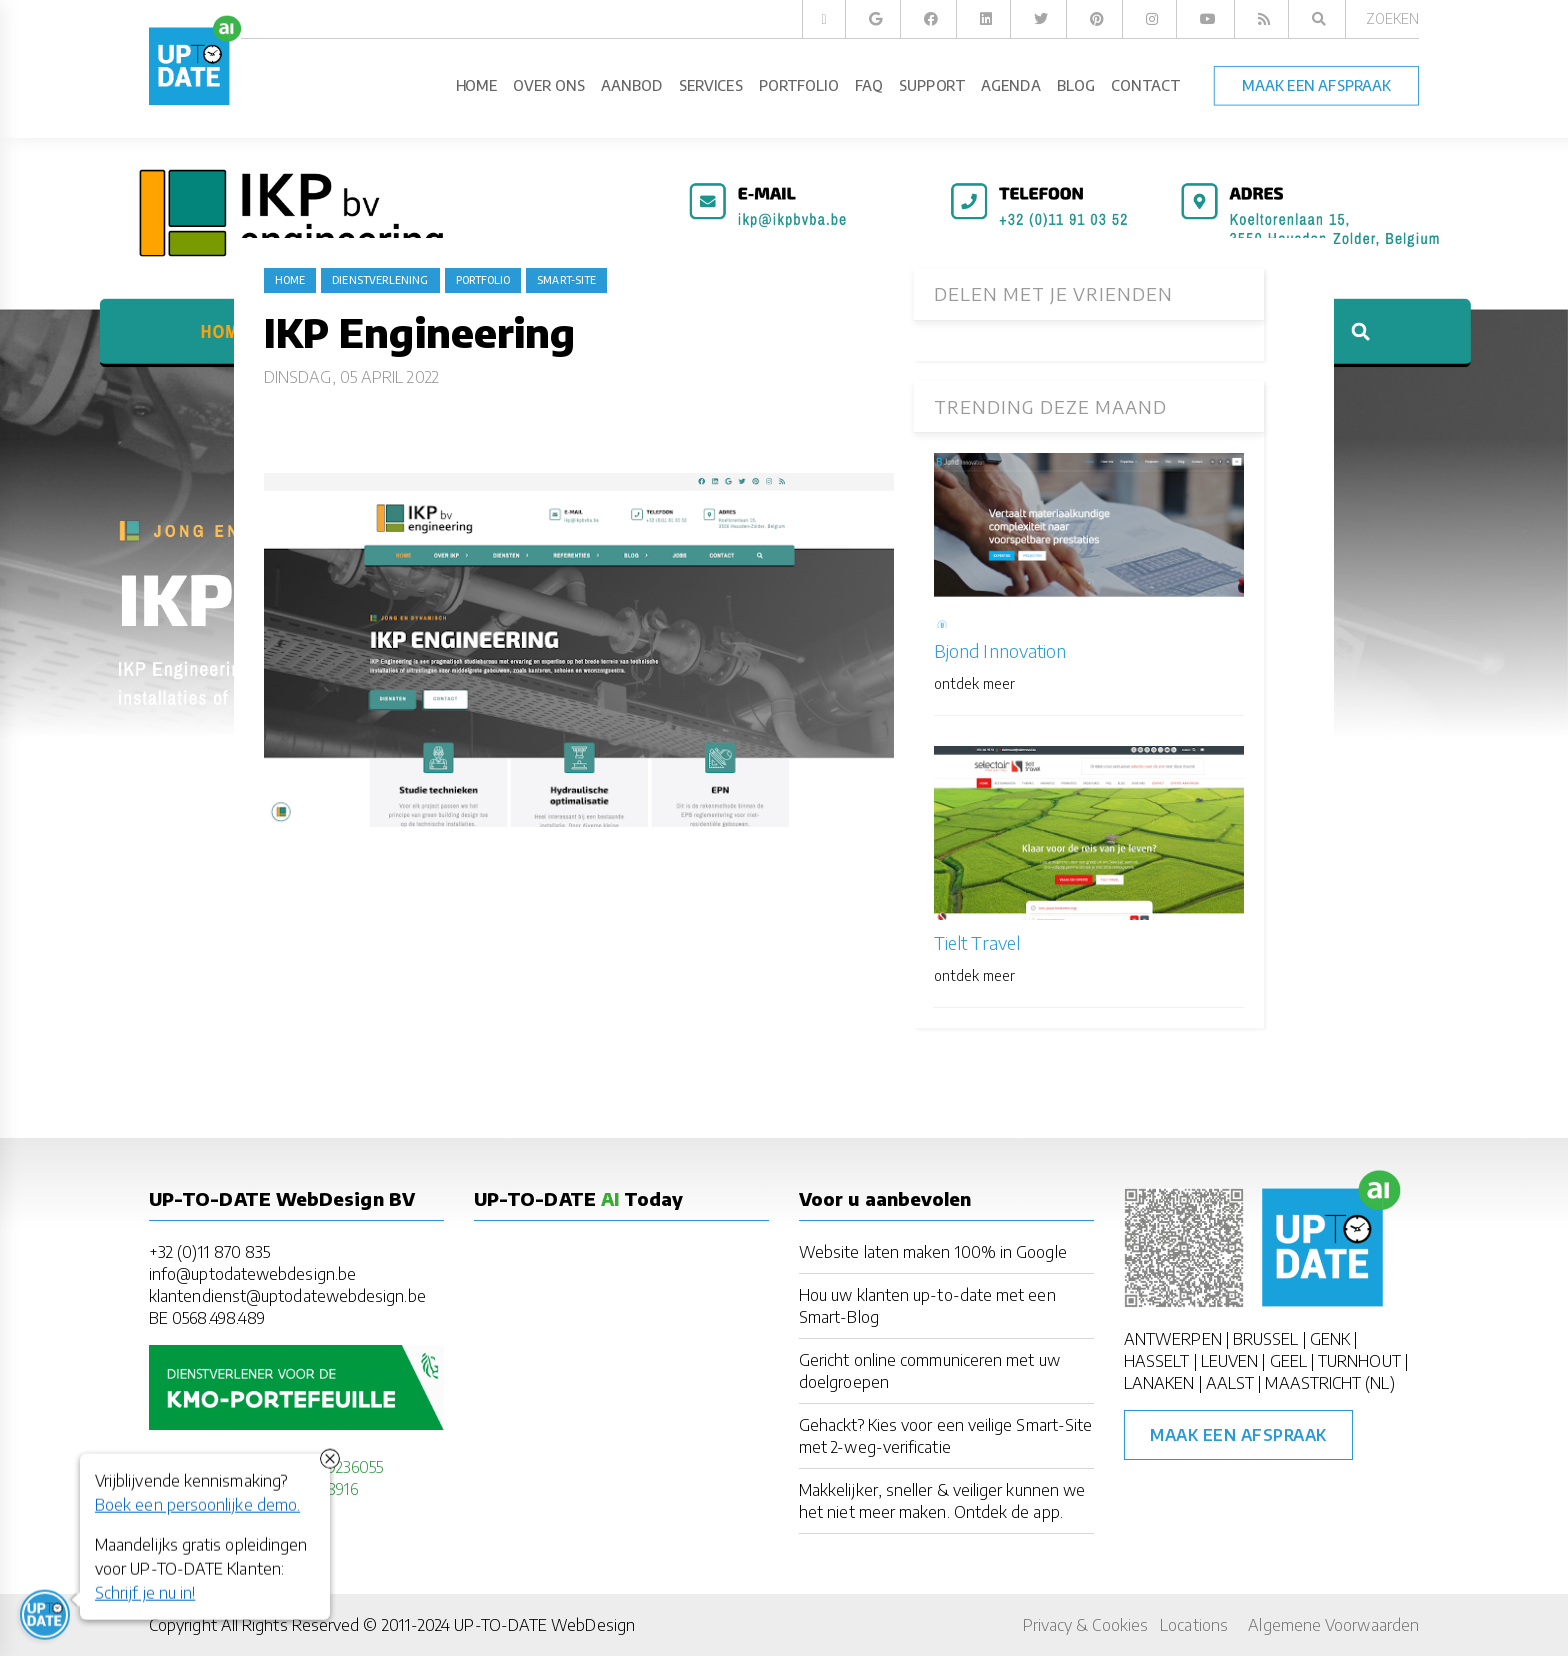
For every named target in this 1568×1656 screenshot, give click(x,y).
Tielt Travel (977, 942)
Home (290, 280)
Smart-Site (566, 280)
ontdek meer (974, 683)
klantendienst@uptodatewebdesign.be (287, 1296)
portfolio (483, 280)
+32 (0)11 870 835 (209, 1252)
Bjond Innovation (1000, 650)
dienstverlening (380, 280)
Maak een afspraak (1238, 1435)
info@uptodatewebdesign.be (252, 1274)
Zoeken (1392, 18)
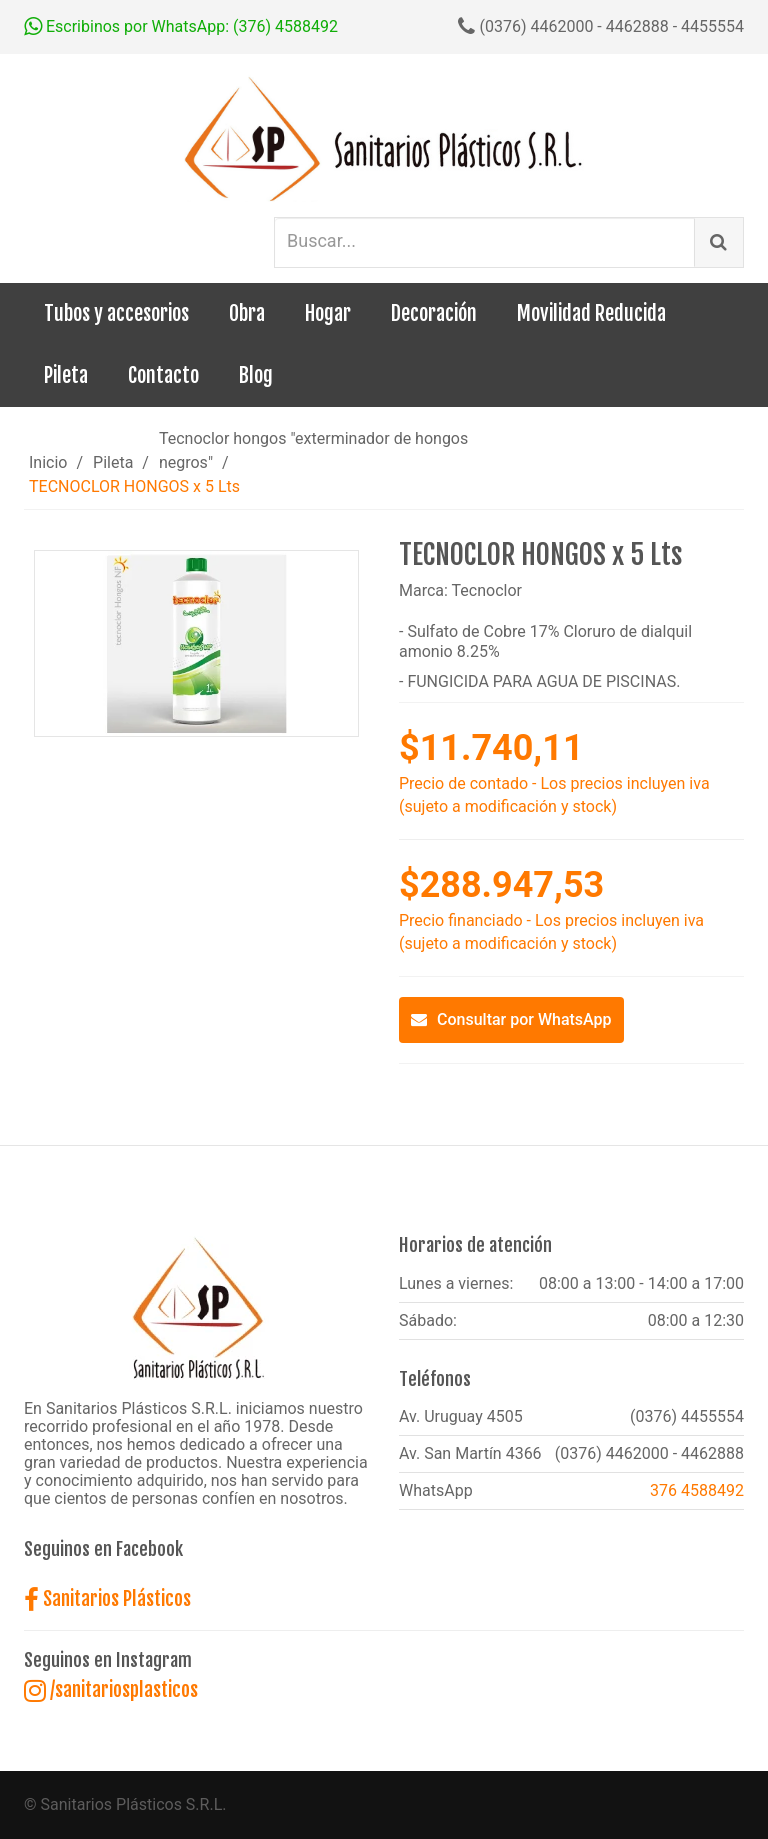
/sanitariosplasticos (111, 1690)
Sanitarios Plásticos (107, 1599)
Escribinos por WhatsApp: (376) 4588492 (181, 26)
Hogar (328, 313)
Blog (256, 375)
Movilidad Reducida (591, 313)
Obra (247, 313)
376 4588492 (697, 1490)
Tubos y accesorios (116, 313)
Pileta (66, 375)
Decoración (434, 313)
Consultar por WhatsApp (511, 1019)
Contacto (163, 375)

+ + + + + + +

From the first line to the last, transcribe the listing exactly; skip the pictures.

▶ Completed exercise
For every named target in this 1568×1656 screenshot, give click(x,y).
Tielt Travel (977, 942)
Home (290, 280)
Smart-Site (566, 280)
ontdek meer (974, 683)
klantendienst@uptodatewebdesign.be (287, 1296)
portfolio (483, 280)
+32 (0)11 870 835 (209, 1252)
Bjond Innovation (1000, 650)
dienstverlening (380, 280)
Maak een afspraak (1238, 1435)
info@uptodatewebdesign.be (252, 1274)
Zoeken (1392, 18)
/sanitariosplasticos (111, 1690)
Sanitarios Plásticos (107, 1599)
Escribinos por WhatsApp: (376) 4588492 (181, 26)
Hogar (328, 313)
Blog (256, 375)
Movilidad Reducida (591, 313)
Obra (247, 313)
376 4588492 (697, 1490)
Tubos y accesorios (116, 313)
Pileta (66, 375)
Decoración (434, 313)
Consultar por WhatsApp (511, 1019)
Contacto (163, 375)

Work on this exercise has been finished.